The study was published in the journal Tuesday Biology Letters.

Ankylosaurus sported bony plates of various sizes and shapes on its body; along the sides of its body, these plates moved like large spikes. Scientists also believe that ankylosaurs may have used their weapon-like tails to gain social dominance, establish territories, or fight for mates.

The way ankylosaurs used their tails to fight each other is similar to the way animals like deer and antelope use their horns and antlers to fight each other today.

The fossil is a member of a special species of ankylosaurus known by the taxonomic name, Zuul crurivastator. If the name sounds familiar, that’s because the researchers took the name Zuul from a monster in the 1984 film Ghostbusters.

The dinosaur’s full name means “Zuul, Destroyer of Legs,” because the ankylosaurus’ tail bar was thought to be the enemy of tyrannosaurs and other predators that walked upright on their hind legs.

The Ankylosaurus skull was one of the first parts of the fossil to be found.

These tails measure up to 10 feet (3 meters) long, with sharp spikes lining their sides. The tip of the tail was reinforced with bony structures, creating a club that could be swung with the power of a sledgehammer.

The skull and tail were the first fossil pieces to emerge from a 2017 excavation site in the Judith River Formation in northern Montana, and paleontologists worked for years to free the rest of the fossil from 35,000 pounds of sandstone. The fossil was so well preserved that the dinosaur’s back and flanks were left with remnants of skin and bony armor, giving it a very lifelike appearance.

This particular ankylosaurus appeared to be very run down by the end of its life, with spikes missing near its hips and sides. After receiving these injuries, the bone took on a more blunt shape.

Because of the location on the body, researchers do not believe the injuries were caused by a predator attack. Instead, the pattern appears to be the result of a powerful blow from another ankylosaur’s tail club.

A scarred spike can be seen on the right side of the fossil that has healed over time.

“I’ve been interested in how ankylosaurs used their tails for years, and this is a really exciting new piece of the puzzle,” said lead study author Dr. Victoria Arbor, curator of paleontology at the Royal British Columbia Museum in Victoria, Canada, said.

“We know that ankylosaurs could use tail clubs to deliver very powerful blows to an opponent, but most people thought they used tail clubs to fight off predators. Instead, ankylosaurs like Zuul may have fought each other.

Arbor hypothesized that ankylosaurs might have engaged in their behavior years ago, but needed fossil evidence of injuries—and ankylosaur fossils are rare.

The fossil includes the dinosaur's head, body and tail.

The exceptional Zuul crurivastator fossil helped fill this knowledge gap.

“Keeping the skin and armor in place is like a picture of what Zuul looked like when he was alive.
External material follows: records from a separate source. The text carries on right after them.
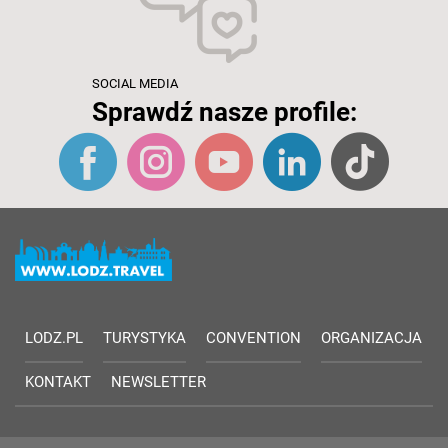
SOCIAL MEDIA
Sprawdź nasze profile:
LODZ.PL
TURYSTYKA
CONVENTION
ORGANIZACJA
KONTAKT
NEWSLETTER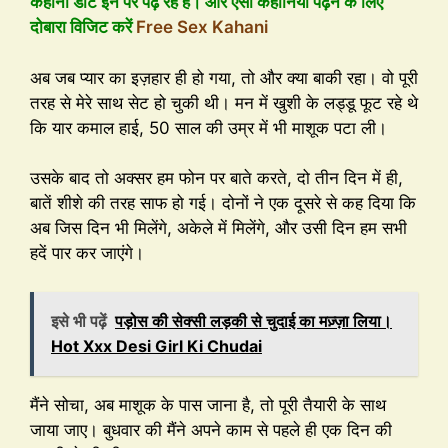
कहानी डॉट इन पर पढ़ रहे है। और ऐसी कहानियां पढ़ने के लिए
दोबारा विजिट करें
Free Sex Kahani
अब जब प्यार का इज़हार ही हो गया, तो और क्या बाकी रहा। वो पूरी
तरह से मेरे साथ सेट हो चुकी थी। मन में खुशी के लड्डू फूट रहे थे
कि यार कमाल हाई, 50 साल की उम्र में भी माशूक पटा ली।
उसके बाद तो अक्सर हम फोन पर बाते करते, दो तीन दिन में ही,
बातें शीशे की तरह साफ हो गई। दोनों ने एक दूसरे से कह दिया कि
अब जिस दिन भी मिलेंगे, अकेले में मिलेंगे, और उसी दिन हम सभी
हदें पार कर जाएंगे।
इसे भी पढ़ें
पड़ोस की सेक्सी लड़की से चुदाई का मज़्ज़ा लिया।
Hot Xxx Desi Girl Ki Chudai
मैंने सोचा, अब माशूक के पास जाना है, तो पूरी तैयारी के साथ
जाया जाए। बुधवार की मैंने अपने काम से पहले ही एक दिन की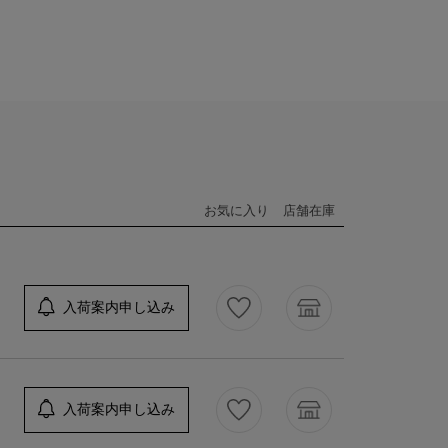
お気に入り
店舗在庫
入荷案内申し込み
入荷案内申し込み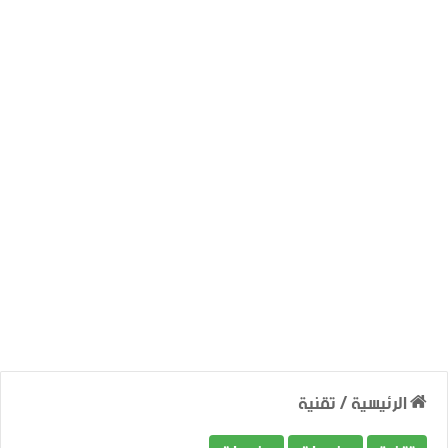
الرئيسية
/
تقنية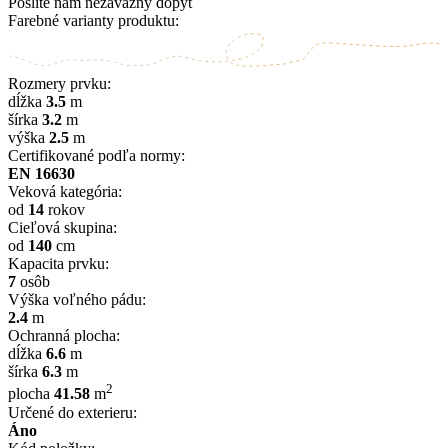
Pošlite nám nezáväzný dopyt
Farebné varianty produktu:
Rozmery prvku:
dĺžka
3.5
m
šírka
3.2
m
výška
2.5
m
Certifikované podľa normy:
EN 16630
Veková kategória:
od
14
rokov
Cieľová skupina:
od
140
cm
Kapacita prvku:
7
osôb
Výška voľného pádu:
2.4
m
Ochranná plocha:
dĺžka
6.6
m
šírka
6.3
m
2
plocha
41.58
m
Určené do exterieru:
Áno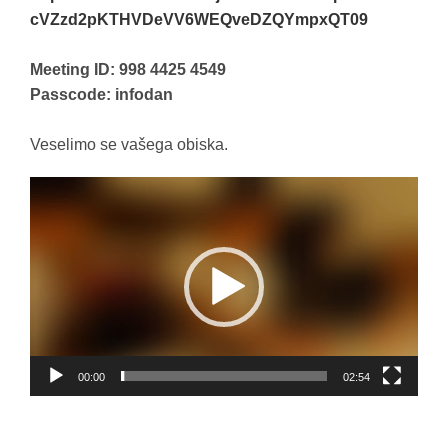
cVZzd2pKTHVDeVV6WEQveDZQYmpxQT
09
Meeting ID: 998 4425 4549
Passcode: infodan
Veselimo se vašega obiska.
Predvajalnik
videa
00:00
02:54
And the injuries sustained by Zuul during its lifetime tell us how it behaved in its ancient environment and how it might have interacted with other animals,” said study co-author Dr. David Evans, Temerty Chair and Curator of Vertebrate Paleontology at the Royal Ontario Museum in Toronto.

The Zuul fossil is currently housed in the Vertebrate Fossil Collection of the Royal Ontario Museum.